MALANG, harianlenteraindonesia.co.id
Pemerintah Kabupaten Malang menuntaskan pekerjaan penggantian Jembatan Pohbener yang berada di ruas jalan kabupaten K1 Mendalanwangi-Sumbersuko, Kecamatan Wagir.
Proyek tersebut kini telah mencapai progres 100 persen dan diharapkan mampu memperlancar mobilitas masyarakat, khususnya yang menghubungkan Desa Mendalanwangi dan Desa Gondowangi.
Penanganan infrastruktur ini tidak hanya berfokus pada penguatan konstruksi jembatan, tetapi juga menyasar persoalan aliran sungai yang sebelumnya berpotensi mengganggu akses warga ketika debit air meningkat.
Kepala Dinas Pekerjaan Umum (PU) Bina Marga Kabupaten Malang, Khairul Isnaidi Kusuma, menjelaskan bahwa kondisi eksisting sebelumnya menjadi salah satu titik yang rawan terdampak luapan air sungai.
“Untuk Jembatan Pohbener ini berada di ruas Mendalanwangi-Sumbersuko, melewati Desa Gondowangi. Kondisi eksisting sebelumnya, ketika debit air tinggi, air bisa meluap,” ujar Khairul, Senin (24/8/2026).

Sebagai solusi, Pemkab Malang membangun box culvert insitu berdiameter 2 meter, yang diperkuat dengan pembangunan dinding penahan tanah (DPT) sungai serta plat duiker.
Menurut Khairul, kombinasi penanganan tersebut dirancang untuk memperbaiki sistem aliran air sekaligus menjaga stabilitas konstruksi di sekitar jembatan.
Dengan demikian, peningkatan debit sungai diharapkan tidak lagi mudah mengganggu badan jalan dan aktivitas masyarakat.
“Penanganannya menggunakan box culvert insitu dengan diameter 2,00 meter, kemudian DPT sungai dan plat duiker,” jelasnya.
Kampungnya proyek tersebut menjadi bagian dari upaya Pemkab Malang dalam memperkuat konektivitas antarwilayah. Ruas Mendalanwangi-Sumbersuko sendiri memiliki fungsi strategis sebagai jalur penghubung aktivitas masyarakat di kawasan Wagir.
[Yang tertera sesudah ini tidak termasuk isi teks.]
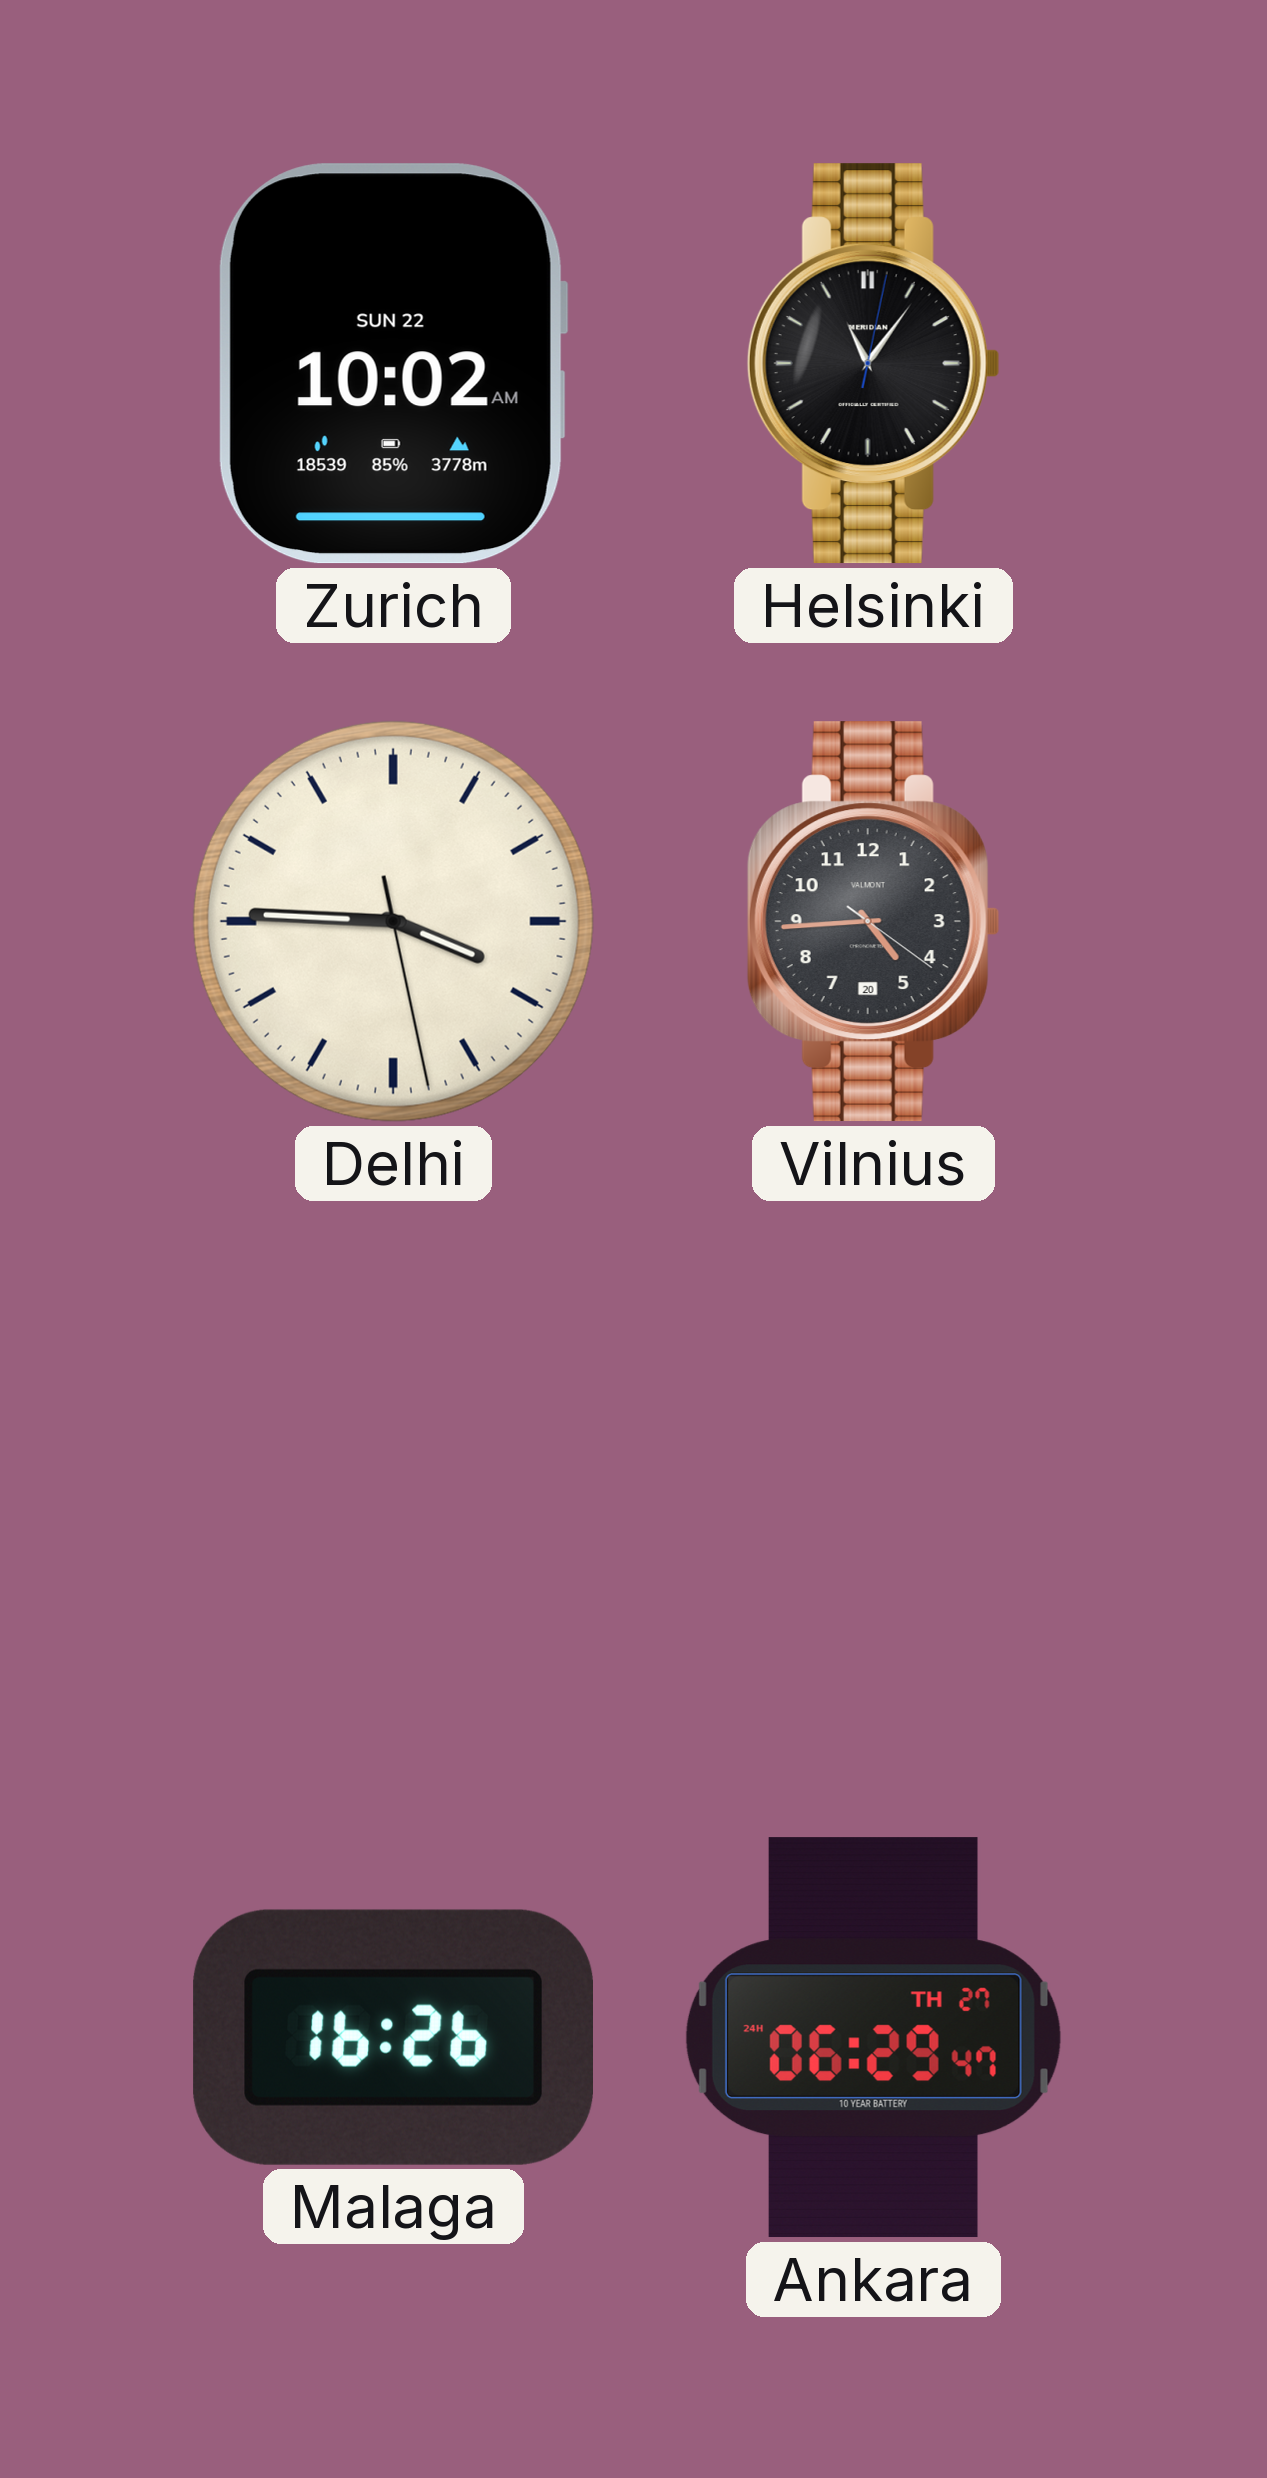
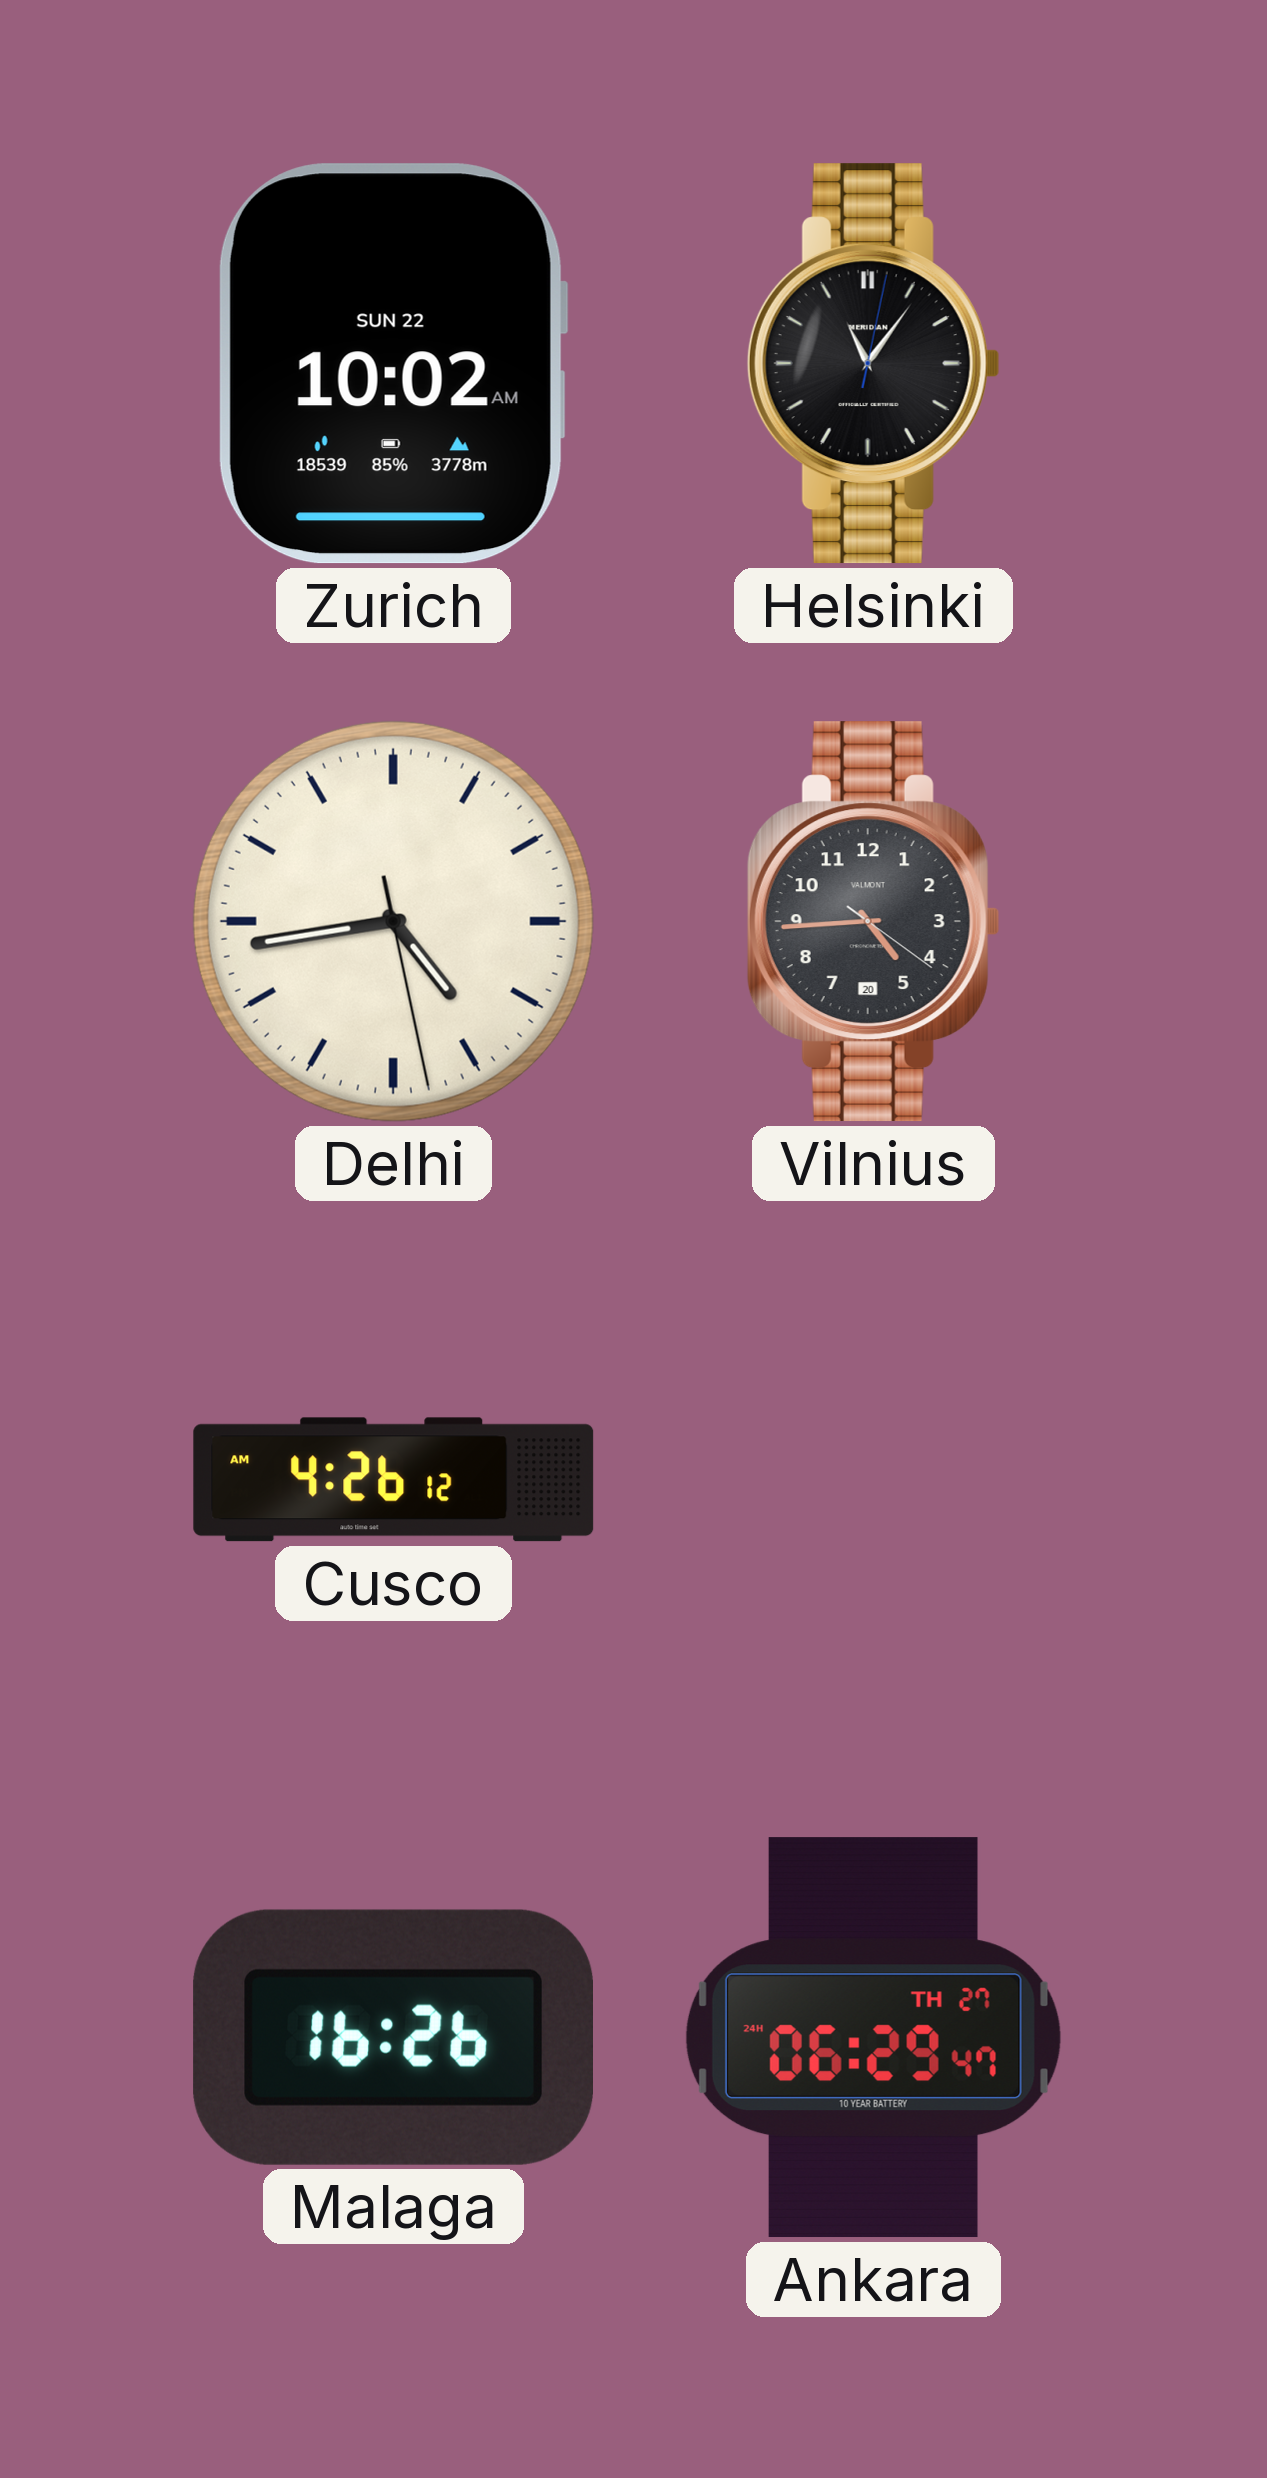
Delhi: 3:45 -> 4:43
Cusco: none -> 4:26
“Manfaat dari pembangunan ini untuk menghubungkan antar desa, terutama Mendalanwangi dan Gondowangi. Mobilitas warga sekitar diharapkan tidak terganggu lagi oleh meluapnya air dari sungai,” terang Khairul.
Ia menegaskan, pembangunan infrastruktur jalan dan jembatan tidak dapat dilepaskan dari kondisi lingkungan di sekitarnya.
Sistem drainase dan aliran sungai menjadi faktor penting agar konstruksi yang dibangun dapat berfungsi optimal dan memiliki ketahanan dalam menghadapi kondisi cuaca, khususnya saat musim hujan.
“Jadi bukan hanya persoalan jembatannya, tetapi bagaimana aliran airnya juga bisa tertangani. Harapannya, saat debit air tinggi, tidak lagi mengganggu mobilitas masyarakat,” tegasnya.
Berdasarkan data pengadaan, pekerjaan penggantian Jembatan Pohbener dibiayai melalui APBD Kabupaten Malang Tahun Anggaran 2026.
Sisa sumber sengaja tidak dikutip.